Kengeter als Wachstumstreiber angeheuert

Mit dem Vergütungsprogramm wollte der Aufsichtsrat der Börse Kengeter einem Insider zufolge langfristig an das Unternehmen binden. Die Compliance- und Rechtsabteilung habe den Aktienkauf vorab geprüft und grünes Licht gegeben. Kengeter hatte sich bei dem aus eigenen Mitteln finanzierten Kauf verpflichtet, die Aktien mindestens bis Ende 2019 zu halten. Das Investment war die Voraussetzung dafür, dass er von der Börse sogenannte "Co-Performance Shares" für ebenfalls 4,5 Millionen Euro erhielt. Deren Wertentwicklung hängt vom Gewinn in den kommenden fünf Jahren sowie von der Aktienrendite der Deutschen Börse im Vergleich zu anderen Finanzkonzernen ab. Ausbezahlt werden sie schrittweise ab 2019.

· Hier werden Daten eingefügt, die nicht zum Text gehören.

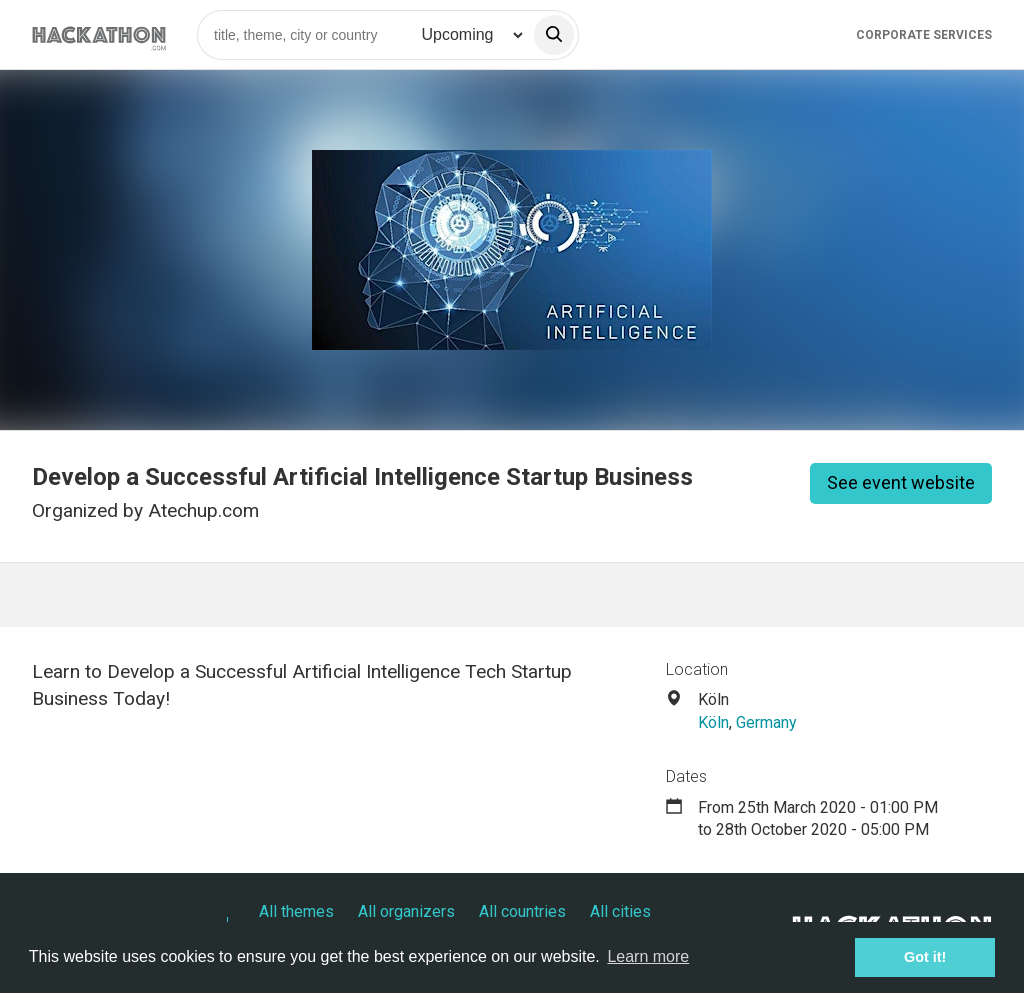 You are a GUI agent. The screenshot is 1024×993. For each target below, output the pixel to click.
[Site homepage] (99, 34)
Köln (713, 722)
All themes (296, 911)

Der 49-jährige Kengeter hatte zuvor unter anderem für die Investmentbanken UBS und Goldman Sachs gearbeitet. Aufsichtsratschef Faber hatte ihn in der Hoffnung verpflichtet, dass er für neues Wachstum sorgt. Finanzkreisen zufolge begann Kengeter unmittelbar nach seinem Amtsantritt im Juni 2015 mit seinen Vorstandskollegen über denkbare Fusionen und Zukäufe zu sprechen - inklusive eines Deals mit der LSE. Konkrete Vorbereitungen und erste Sondierungsgespräche fanden Insidern zufolge aber erst im Januar 2016 statt - nach Kengeters Aktienkauf. Faber erklärte: "Erst in der zweiten Januarhälfte 2016 haben sich die beiden Chairmen und CEOs gemeinsam darauf verständigt, Verhandlungen über eine Fusion zwischen LSE Group plc und Deutscher Börse AG zu beginnen."